Dunque, il caporalato appare quasi un mezzo necessario, allo stesso modo le morti in campagna sembrano spesso “naturali”. Ed è per questo, spiega – Sante Bernalda delegato della Flai Cgil di Massafra – che quando ho saputo del decesso di un’altra donna, nelle campagne di Ginosa (avvenuto il 14 Agosto) ho preferito non diffondere la notizia: “è sembrata una morte quasi naturale” – dice – “perché la donna aveva già comunque una patologia. E poi aveva un contratto regolare, non lavorava in nero”. La storia a cui fa riferimento Sante Bernalda è stata resa nota il 21 Agosto da Nicola Maggio, il marito della donna, che ha preferito non sporgere denuncia e far passare qualche giorno prima di raccontare quel dramma cominciato il 31 Luglio, quando Maria accusa un malore e viene trasportata subito in ospedale, dove morirà pochi giorni dopo, a cavallo di Ferragosto.

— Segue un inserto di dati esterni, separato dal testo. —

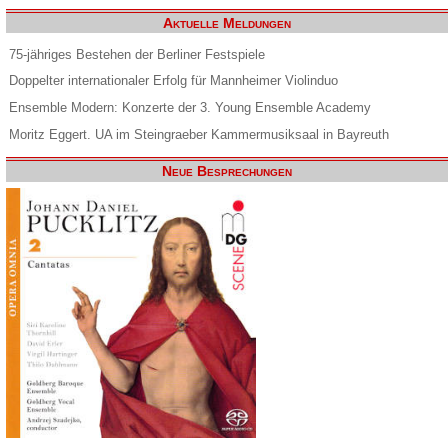
Aktuelle Meldungen
75-jähriges Bestehen der Berliner Festspiele
Doppelter internationaler Erfolg für Mannheimer Violinduo
Ensemble Modern: Konzerte der 3. Young Ensemble Academy
Moritz Eggert. UA im Steingraeber Kammermusiksaal in Bayreuth
Neue Besprechungen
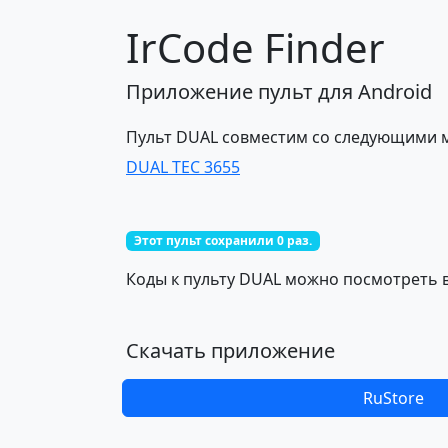
IrCode Finder
Приложение пульт для Android
Пульт DUAL совместим со следующими 
DUAL TEC 3655
Этот пульт сохранили 0 раз.
Коды к пульту DUAL можно посмотреть в
Скачать приложение
RuStore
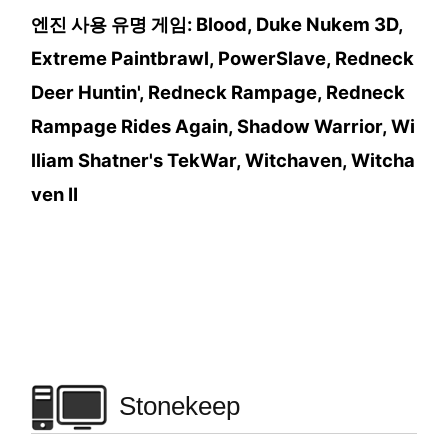
엔진 사용 유명 게임: Blood, Duke Nukem 3D,
Extreme Paintbrawl, PowerSlave, Redneck
Deer Huntin', Redneck Rampage, Redneck
Rampage Rides Again, Shadow Warrior, Wi
lliam Shatner's TekWar, Witchaven, Witcha
ven II
Stonekeep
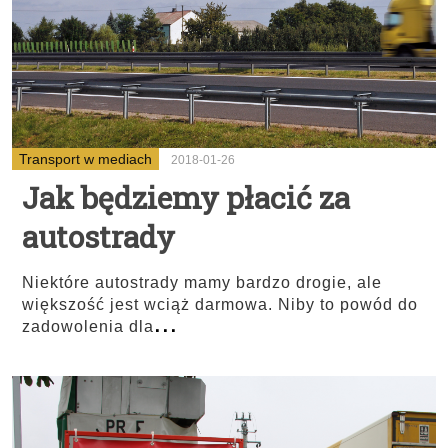
Transport w mediach
2018-01-26
Jak będziemy płacić za
autostrady
Niektóre autostrady mamy bardzo drogie, ale
większość jest wciąż darmowa. Niby to powód do
...
zadowolenia dla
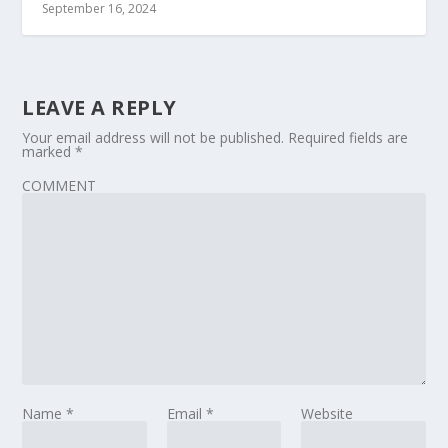
September 16, 2024
LEAVE A REPLY
Your email address will not be published.
Required fields are
marked
*
COMMENT
Name
*
Email
*
Website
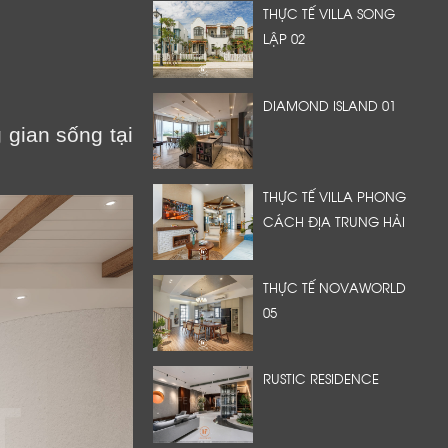
THỰC TẾ VILLA SONG
LẬP 02
DIAMOND ISLAND 01
 gian sống tại
THỰC TẾ VILLA PHONG
CÁCH ĐỊA TRUNG HẢI
THỰC TẾ NOVAWORLD
05
RUSTIC RESIDENCE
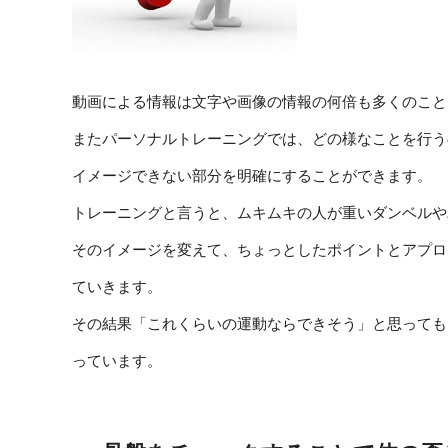
動画による情報は文字や画像の情報の何倍も多くのこと
またパーソナルトレーニングでは、どの様なことを行う
イメージできない部分を明確にすることができます。
トレーニングと言うと、ムキムキの人が重いダンベルや
そのイメージを変えて、ちょっとしたポイントとアプロ
ていきます。
その結果「これくらいの運動ならできそう」と思っても
っています。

Ha deciso di parlare, l’uomo, perché “il dolore subito dalla sua famiglia possa servire a fare approvare disposizioni di legge che contrastino realmente il caporalato”. Aveva un contratto regolare, Maria, che gli aveva consentito, negli anni scorsi, anche di accendere un mutuo, ma andava a lavoro con i caporali. Andava a lavoro tutte le mattine, anche la domenica. Da Massafra a Ginosa, pochi chilometri, per questo saliva a bordo dei vecchi Ducato di colore bianco. Era poca la distanza chilometrica da percorrere. Perciò, all’interno di quest’altra filiera dello sfruttamento, gli autobus gran turismo servivano solo da paravento legale. L’autista del ducato bianco che trasportava Maria era una sorta di sub caporale, in sostanza. Questo dimostra quanto labile sia il confine tra la legalità che sia tale, o presunta. Come sottile è la linea tra la morte naturale e l’incidente sul lavoro; qui, nelle campagne di Puglia, dove la logica della stessa vita è assoggettata al massimo profitto d’impresa.

È la storia del capitalismo, dei vinti e dei vincitori. È una storia di donne e di uomini, di caporali e di fattore. Di silenzi e complicità. È la filiera dello sfruttamento, alla cui violenza va posto immediatamente un argine. Senza dover aspettare le prossime morti nelle campagne, quelle che da secoli si considera come naturali. Ancora adesso, nel sud Europa, nel XXI secolo.